_WHAT IS BEING ASKED_
Where does the word "여행자를" occur in the material? Copy each line that has it.

_RECORDED INFORMATION_
▬▬▬▬▬▬▬▬▬▬
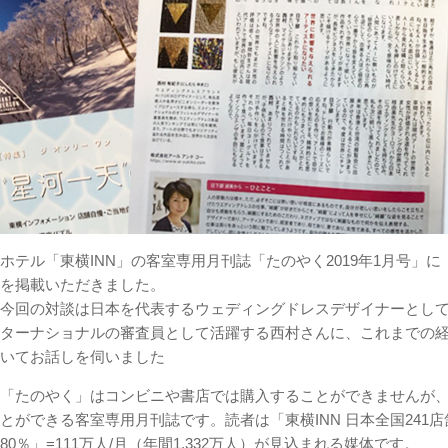
ホテル「東横INN」の客室専用月刊誌「たのやく2019年1月号」
を掲載いただきました。
今回の対談は
日本を代表するウェディングドレスデザイナーとし
ターナショナルの審査員として活躍する西村さんに、これまでの
いてお話しを伺いました
「たのやく」はコンビニや書店では購入することができませんが、
とができる客室専用月刊誌です。読者は「東横INN 日本全国241店舗4
80％」=111万人/月（年間1,332万人）が見込まれる媒体です。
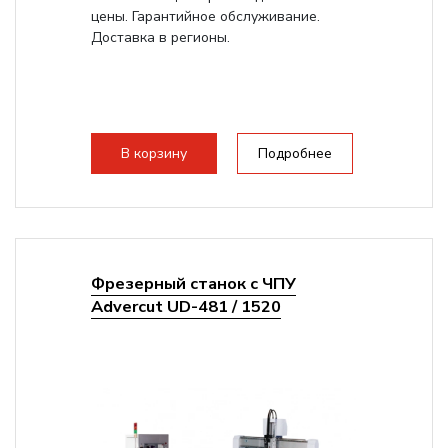
цены. Гарантийное обслуживание.
Доставка в регионы.
В корзину
Подробнее
Фрезерный станок с ЧПУ
Advercut UD-481 / 1520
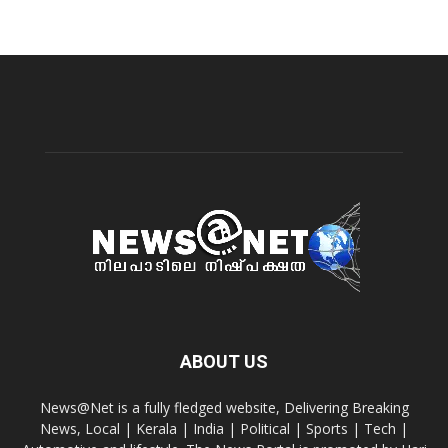
ABOUT US
News@Net is a fully fledged website, Delivering Breaking
News, Local | Kerala | India | Political | Sports | Tech |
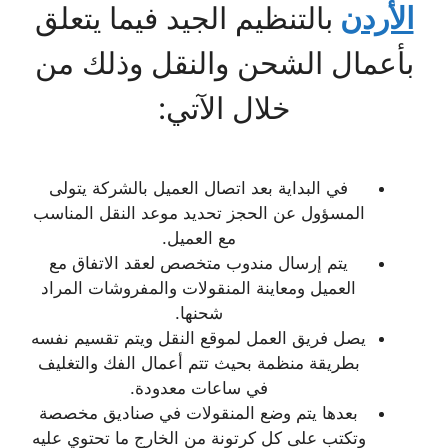
الأردن
بالتنظيم الجيد فيما يتعلق
بأعمال الشحن والنقل وذلك من
خلال الآتي:
في البداية بعد اتصال العميل بالشركة يتولى
المسؤول عن الحجز تحديد موعد النقل المناسب
مع العميل.
يتم إرسال مندوب متخصص لعقد الاتفاق مع
العميل ومعاينة المنقولات والمفروشات المراد
شحنها.
يصل فريق العمل لموقع النقل ويتم تقسيم نفسه
بطريقة منظمة بحيث تتم أعمال الفك والتغليف
في ساعات معدودة.
بعدها يتم وضع المنقولات في صناديق مخصصة
وتكتب على كل كرتونة من الخارج ما تحتوي عليه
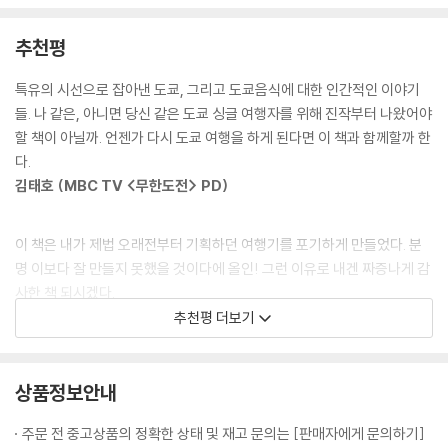
다.
그때부터 내 눈은 반짝거리고 발걸음은 한껏 가벼워진다. 상점가에서 좋~
추천평
다고 채소를 구경하고, 슈퍼마켓 육류코너를 유심히 들여다보는 나를 그
싱글 여행자를 위한 도쿄에서의 한 끼, <도쿄 싱글 식탁>
동네 아이들은 희한하다는 듯 쳐다본다.
도쿄 여행과 맛있는 건 좋아하지만 아쉽게도 길치인 안타까운 싱글 여행객
특유의 시선으로 잡아낸 도쿄, 그리고 도쿄음식에 대한 인간적인 이야기
--- p.130, <내가 편애하는 동네 델리세트> 중에서
을 위해, 맛은 물론이고 혼자서도 맘 편히 들어갈 수 있는 식당, 지도를 미
들. 나 같은, 아니면 당신 같은 도쿄 싱글 여행자를 위해 진작부터 나왔어야
워하고 약도와 친하지 않은 여행자라도 쉽게 찾을 수 있는 곳, 혼자 온 손님
할 책이 아닐까. 언젠가 다시 도쿄 여행을 하게 된다면 이 책과 함께할까 한
쇼핑 가방이 적당히 무거웠졌을 때쯤이면 어느새 점심시간이 되어 있다.
을 무심한 듯 반겨주는 도쿄의 다정한 식탁을 찾아보았다. 그러는 동안 자
다.
그때가 되면 어김없이 포장마차로 달려가 타코야끼 한 팩을 산다. 초콜릿
연스레 떠오른 도쿄에서의 추억들. 그 모든 얘기들엔 어김없이 인간미 폴
김태호 (MBC TV <무한도전> PD)
색 소스와 마요네즈가 X선을 그리고 있는 타코야끼 위에 소복이 뿌려진 초
폴 풍기는 도쿄의 한 그릇 음식이 있다.
록 김가루. 반가운 마음에 얼른 하나를 입에 넣으면 입천장과 혀와 어금니
가 동시에 뜨거워지며, 통통한 문어가 입 안에서 춤을 춘다.
이 책은 내가 제법 오래전부터 기획하던 여행기를 포기하게 만들었다. 분
가깝지만 먼 여행지 도쿄는 아무리 봐도 마음을 표현하는 데 서툰 도시다.
--- p.167, <한낮의 맥주타임 타코야끼>
명 이보다 잘 만들지 못했을 것이다에 올인! 그런 이유로 내겐 짜증나게 감
그래서일까, 도쿄는 가끔 우리에게 몸으로 말을 건다.
사한 책 되시겠다.
그리고 그 어리둥절한 아픔 이후 우리는 조금씩 달라져 있다.
인연이란 참 묘하다. 한 번으로 끝날 것 같은 그 만남이 몇 년 후 또 한 번 반
신정구 (시트콤 <안녕, 프란체스카>, 영화 <작업의 정석> 시나리오 작
추천평 더보기
빈틈 없어 보여도 허점투성이,
복되었으니까. 그 도쿄 여행 몇 년 후, 서울 대형서점 일본 서적코너를 구경
가)
하지만 그 허점을 꽁꽁 싸매고 무표정으로 가장한 도시.
하던 중 일본 거리 아티스트들에 관한 인터뷰 잡지를 발견했다. 일본엔 이
그래서 도쿄가 유난히 싱글에게 잘 어울리는 건 아닐까.
런 잡지도 다 나오는구나 싶어 신기한 마음에 한장 한장 넘기다 눈에 들어
상품정보안내
-본문 중에서
코미디 대본이 아닌 책으로 만난 신회는 내가 수년간 알던 그녀가 아니었
온 낯익은 얼굴! 바로 그때 그 오모테산도에서 만난 아티스트의 모습이었
다. 회의 때마다 아이디어 내놓으라며 다 큰 어른을 구박하던 히스테릭한
다.
주문 전 중고상품의 정확한 상태 및 재고 문의는 [판매자에게 문의하기]
모습은 없고, 에쿠니 가오리의 필 충만한 동경처녀가 되어 나타난 느낌?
▬▬▬▬▬▬▬▬▬▬
_EXERCISE ANSWER_
싱글 여행자를 위한 도쿄에서의 한 끼, <도쿄 싱글 식탁>
들. 나 같은, 아니면 당신 같은 도쿄 싱글 여행자를 위해 진작부터 나왔어야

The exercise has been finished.